I think my method is the best, but the supremacy of visualization vs. self talk could be explained by this:
When you talk to yourself you use your phonological loop, which is used to remember pieces of a sentence, while you summon your next conceptual entity and find the corresponding word. I.e. you keep the syntactic and semantic structure of your next phrase intact while you are looking for your next word, which when found, gets in the loop too (this process goes very fast ofcourse. You can understand a word in 300 ms. In this third of a second you distinguish one word from another, place it syntacticly and find the corresponding concept...). However the space in the loop isn't unlimited, it can only hold 8-10 words (depends individually). If the loop is full, you cannot understand language, nor talk in plausible sentences. We once did a experiment (I'm studying Linguistics) to examine the capacity of the phonological loop.
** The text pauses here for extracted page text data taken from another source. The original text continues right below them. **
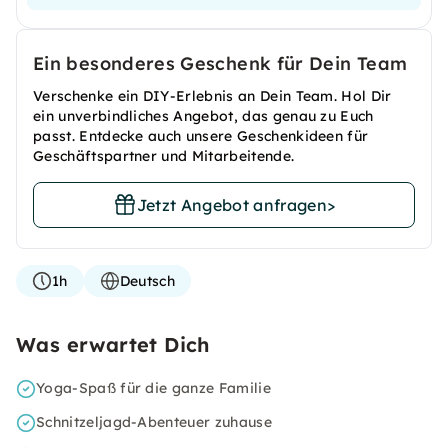
Ein besonderes Geschenk für Dein Team
Verschenke ein DIY-Erlebnis an Dein Team. Hol Dir
ein unverbindliches Angebot, das genau zu Euch
passt. Entdecke auch unsere Geschenkideen für
Geschäftspartner und Mitarbeitende.
Jetzt Angebot anfragen
>
1h
Deutsch
Was erwartet Dich
Yoga-Spaß für die ganze Familie
Schnitzeljagd-Abenteuer zuhause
Our population had to pronounce the numbers 3,4,5,6,7,8 while they had to determine the plausibility of a sentence projected on a screen. So because of the counting task the loop got full and the understanding of the projected sentence becomes much much harder.
What has this to with BJ? Well, if you use the self-talk method, you loop is full (or almost full) and you cannot communicate freely with the dealer and your ploppie-neighbours to do your act.
gr Jimmy Fortune.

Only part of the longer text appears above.